Martijn van Oosterhout <kleptog@svana.org> writes:
Is this so? This happened to me the other day (hence the question about
having COPY note failure earlier) because the disk filled up. I was
confused because du showed nothing. Eventually I did an lsof and found
the postgres backend had a large number of open file handles to deleted
files (each one gigabyte).
The backend, or the bgwriter? Please be specific.

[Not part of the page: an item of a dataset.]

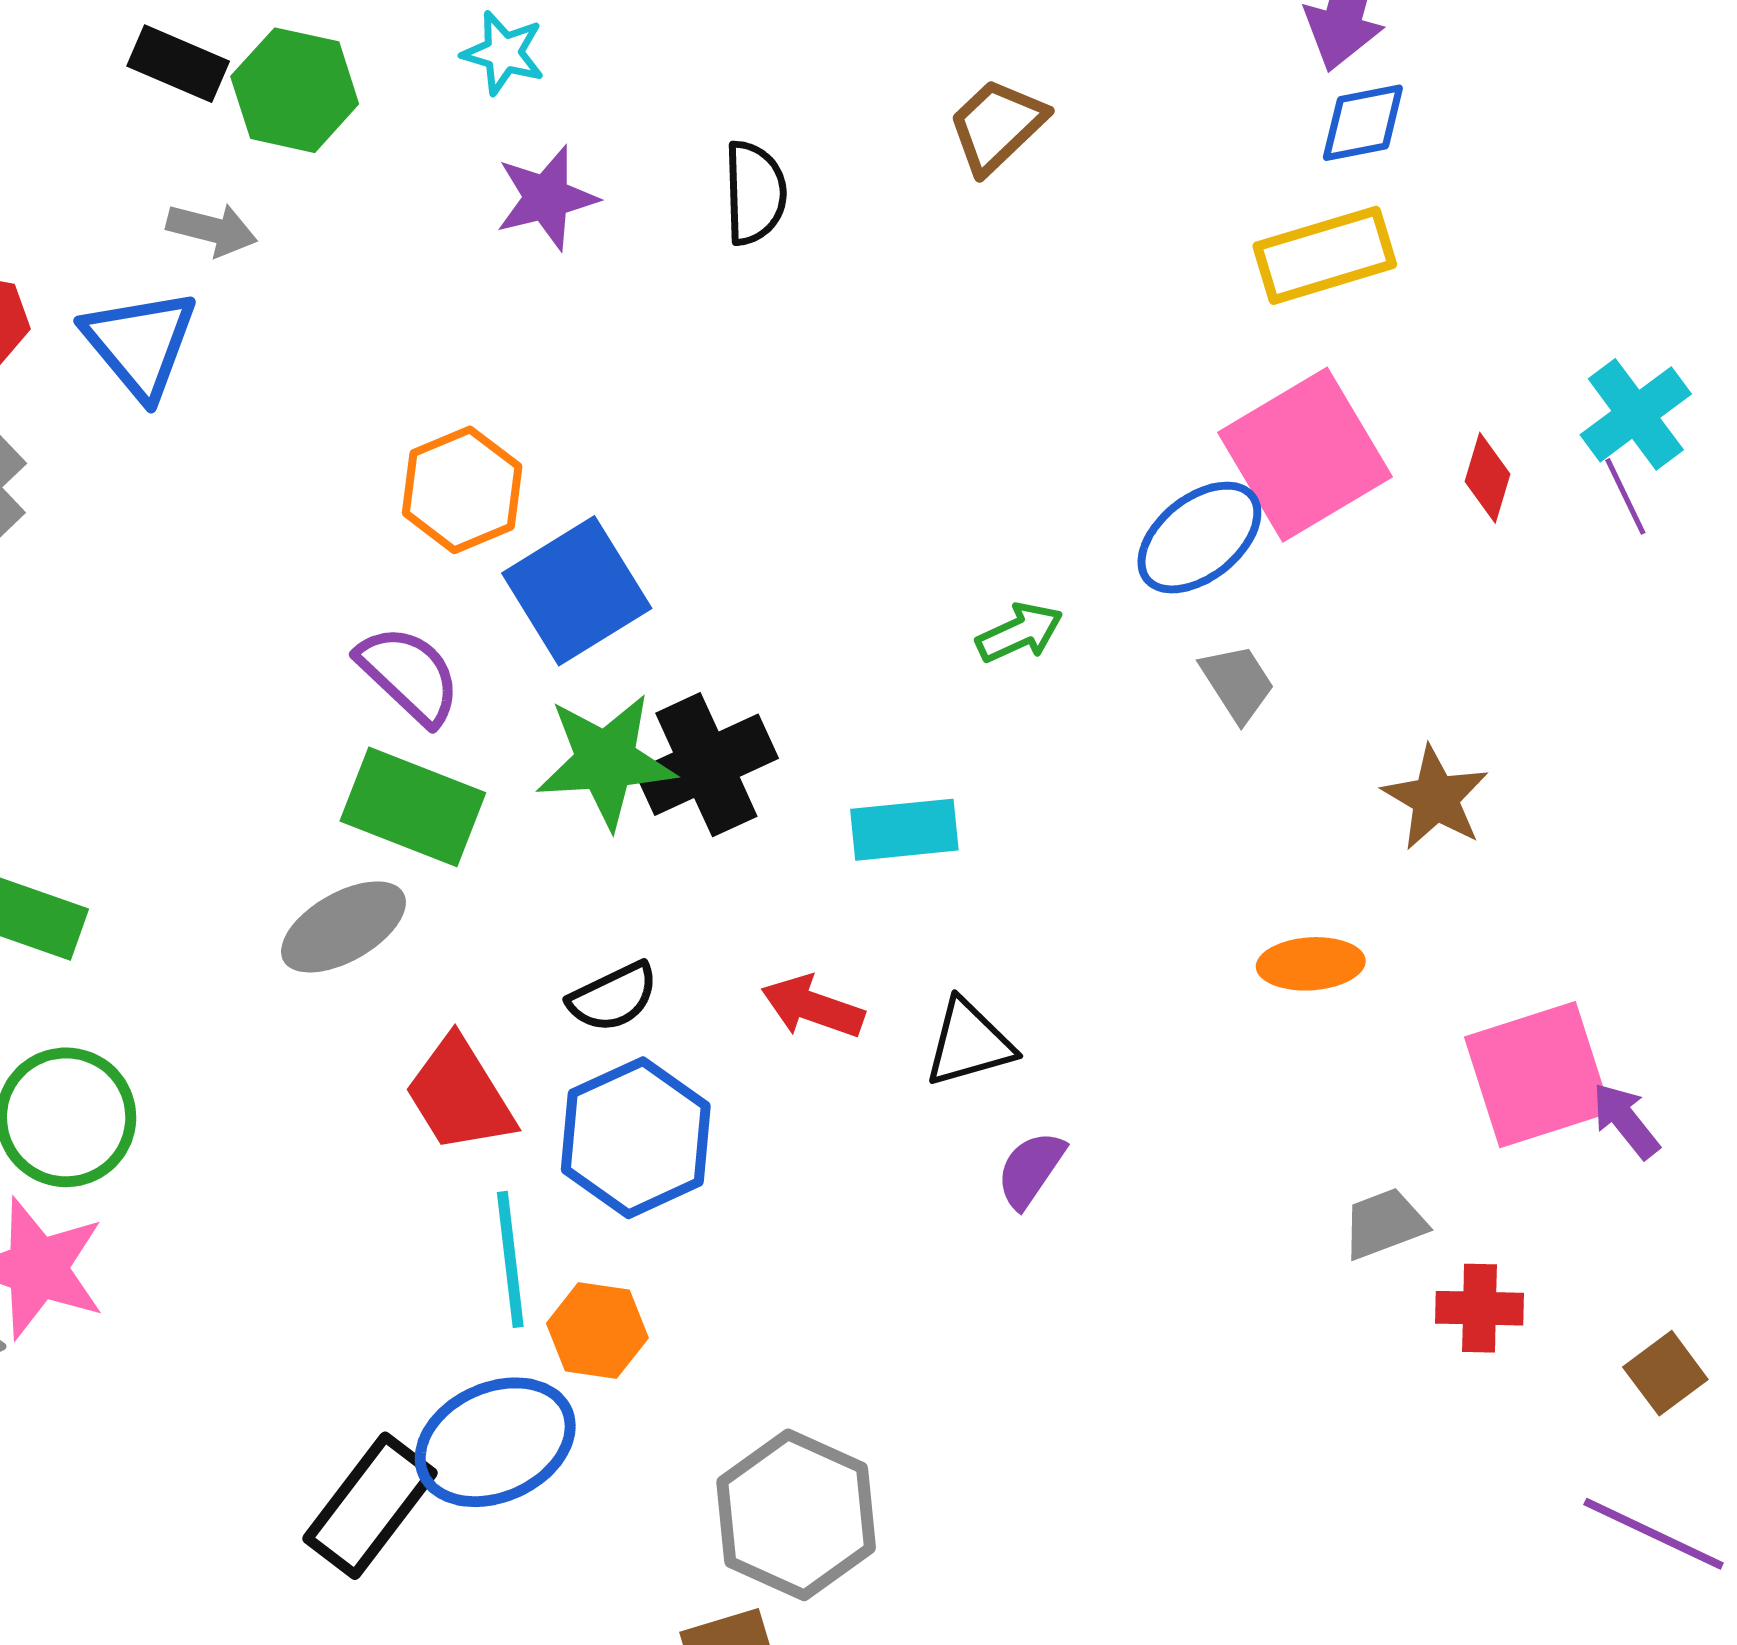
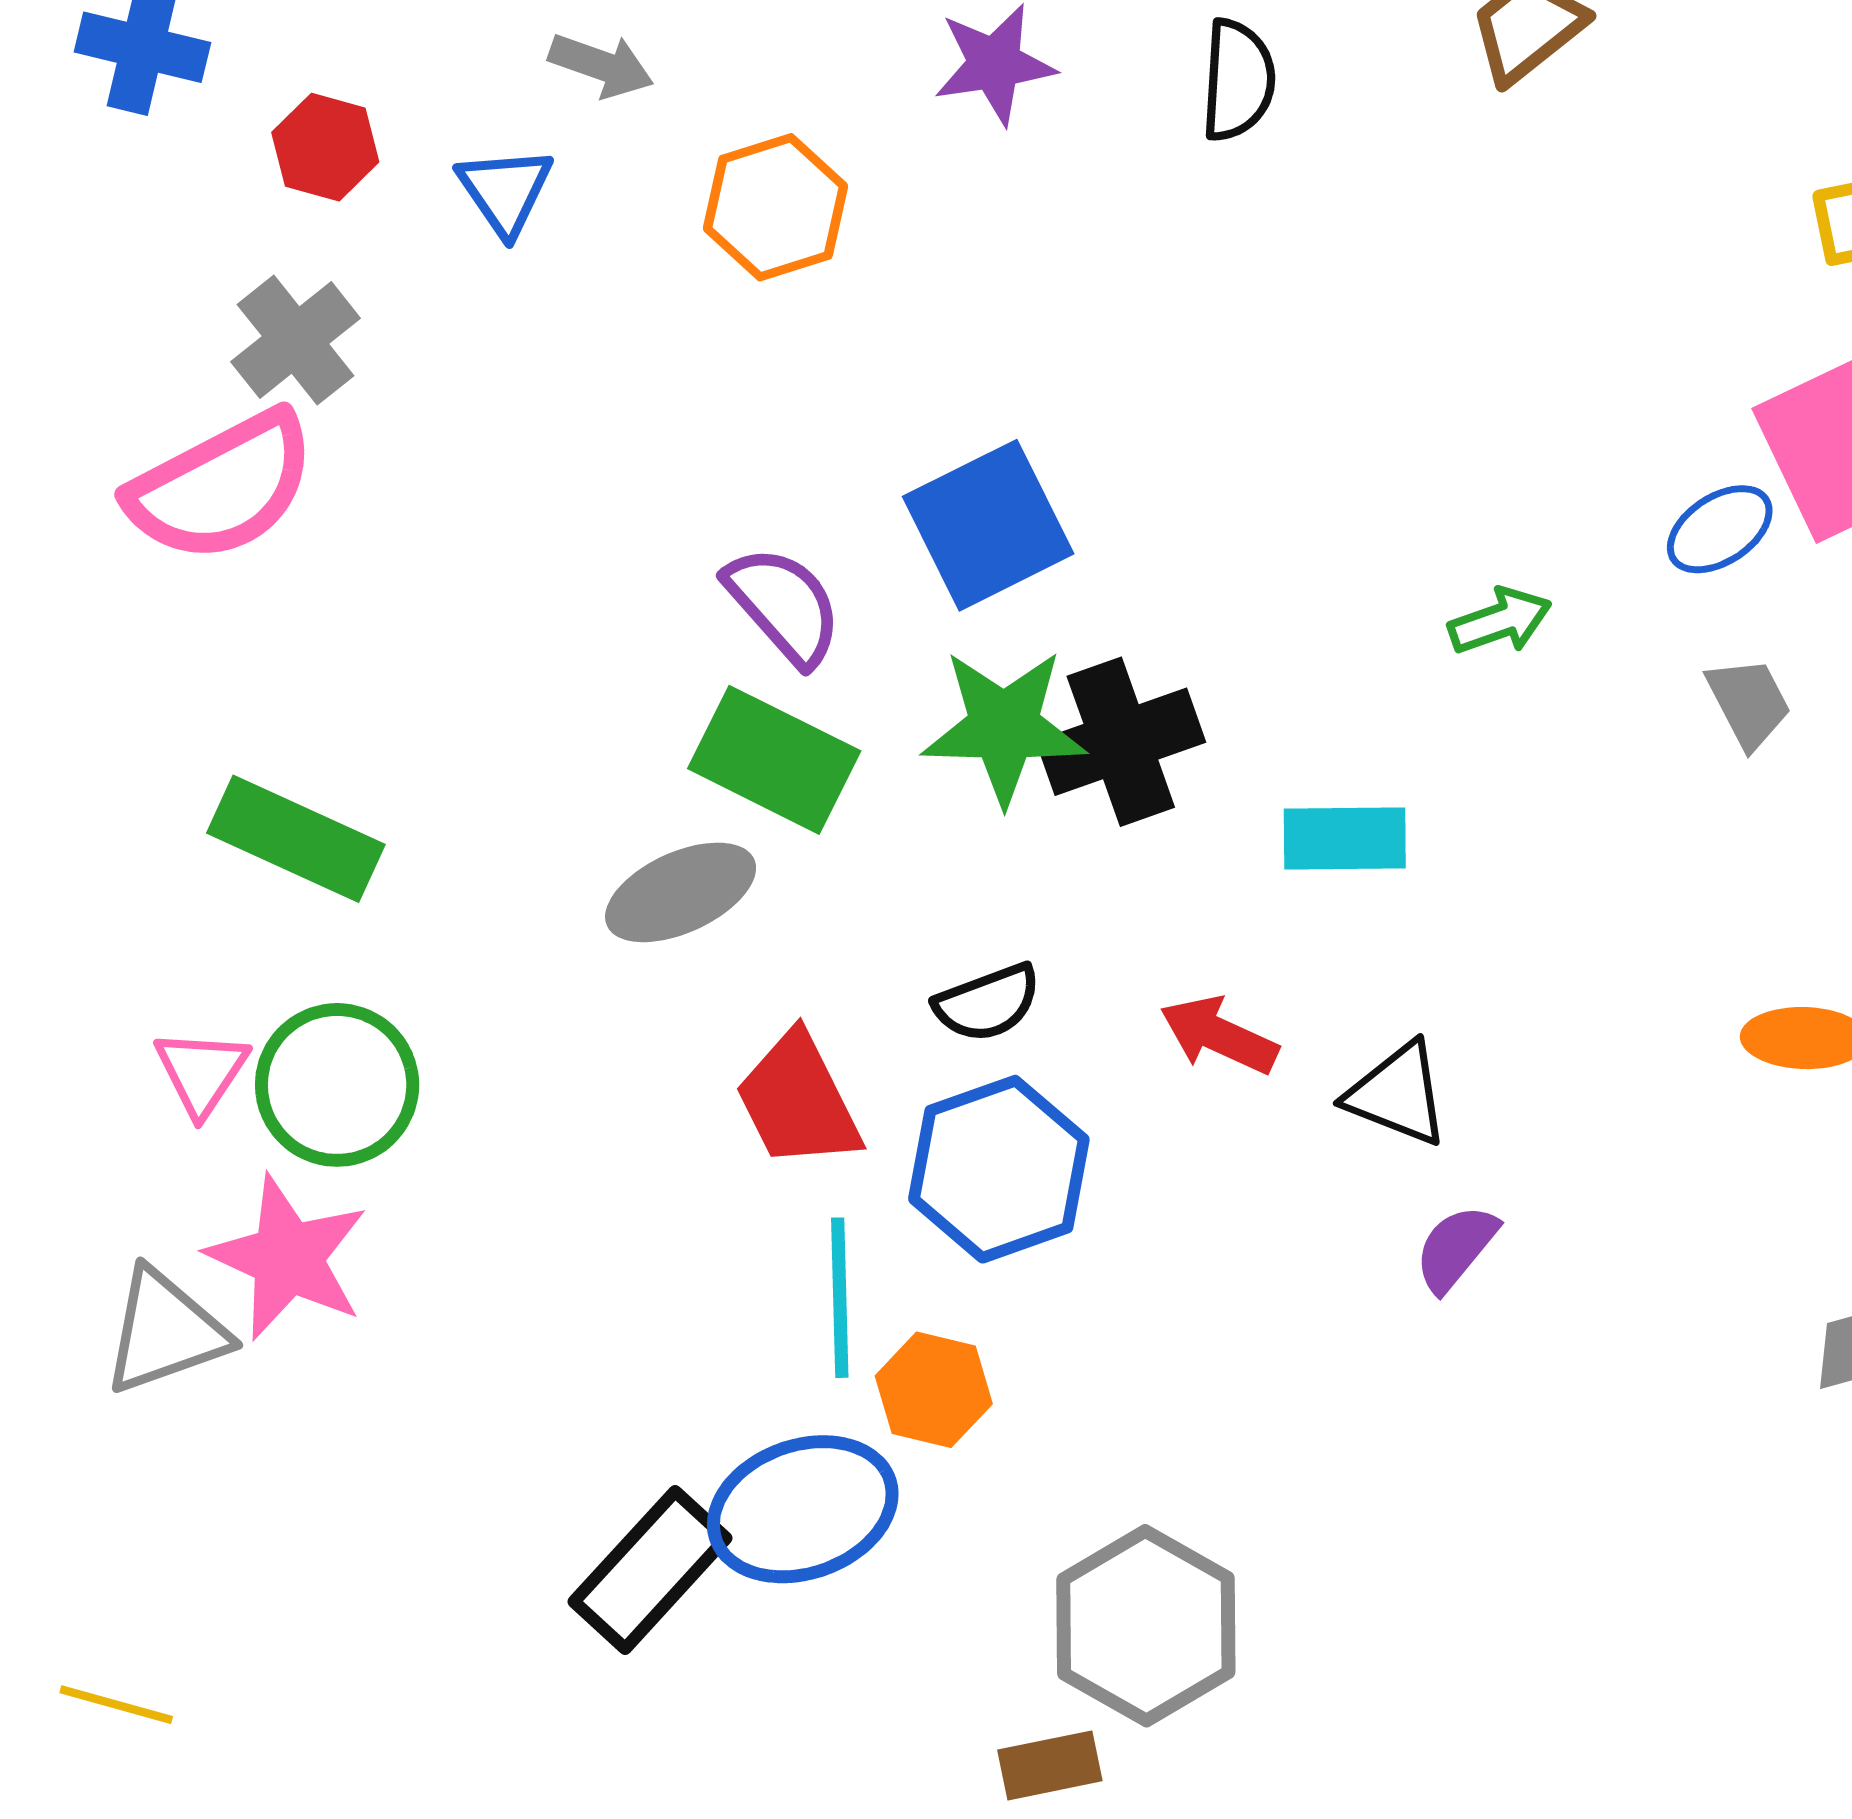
blue triangle: (140, 344) -> (505, 191), size x0.7
orange hexagon: (462, 490) -> (775, 207), moved
blue ellipse: (1199, 538) -> (1720, 529), size x0.7
black triangle: (969, 1043) -> (1398, 1094), turned 32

The bgwriter should drop open file references after the next checkpoint,
but I don't recall any forcing function for regular backends to close
open files.
8.3 and HEAD should ftruncate() the first segment of a relation but I
think they just unlink the rest. Is it sane to think of ftruncate then
unlink on the non-first segments, to alleviate the disk-space issue when
someone else is holding the file open?
regards, tom lane
On Thu, Apr 17, 2008 at 11:48:41AM -0400, Tom Lane wrote:
Martijn van Oosterhout <kleptog@svana.org> writes:
Is this so? This happened to me the other day (hence the question about
having COPY note failure earlier) because the disk filled up. I was
confused because du showed nothing. Eventually I did an lsof and found
the postgres backend had a large number of open file handles to deleted
files (each one gigabyte).The backend, or the bgwriter? Please be specific.
I beleive the backend, because I was using lsof -p <pid> using the pid
copied from ps. But I can't be 100%.
8.3 and HEAD should ftruncate() the first segment of a relation but I
think they just unlink the rest. Is it sane to think of ftruncate then
unlink on the non-first segments, to alleviate the disk-space issue when
someone else is holding the file open?
It's possible. OTOH, if the copy error had been return in the
PQputline() the driving program (which has several COPYs running at
once) would have aborted and the data would have been reclaimed
immediately. As it is it kept going for an hour before noticing and
then dying (and cleaning everything up).
The one ftruncate does explain why there was some free space, so that
part is appreciated.
Have a nice day,
--
Martijn van Oosterhout <kleptog@svana.org> http://svana.org/kleptog/
Show quoted text
Please line up in a tree and maintain the heap invariant while
boarding. Thank you for flying nlogn airlines.